● **Exercise brief**: Each record below should be returned exactly, with its pictures left out.

● **Material provided**:
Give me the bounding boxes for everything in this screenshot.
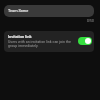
staticText: 0/50 — [87, 19, 94, 23]
button[interactable]: Toggle invitation link — [78, 37, 92, 45]
button[interactable]: Team Some — [4, 5, 94, 17]
staticText: Users with an invitation link can join t… — [8, 40, 78, 48]
button[interactable]: Invitation link — [4, 31, 94, 52]
staticText: Team Some — [8, 8, 29, 12]
staticText: Invitation link — [8, 34, 32, 39]
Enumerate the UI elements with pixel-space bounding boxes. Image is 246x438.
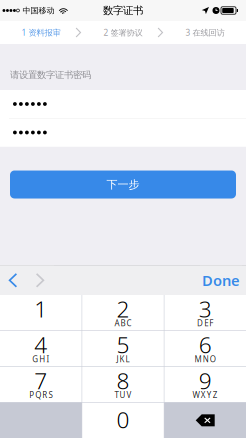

● **Solution to the exercise**:
Give me the bounding boxes for everything in this screenshot.
staticText: 0/50 — [87, 19, 94, 23]
button[interactable]: Toggle invitation link — [78, 37, 92, 45]
button[interactable]: Team Some — [4, 5, 94, 17]
staticText: Users with an invitation link can join t… — [8, 40, 78, 48]
button[interactable]: Invitation link — [4, 31, 94, 52]
staticText: Team Some — [8, 8, 29, 12]
staticText: Invitation link — [8, 34, 32, 39]
Enumerate the UI elements with pixel-space bounding boxes. Image is 246x438.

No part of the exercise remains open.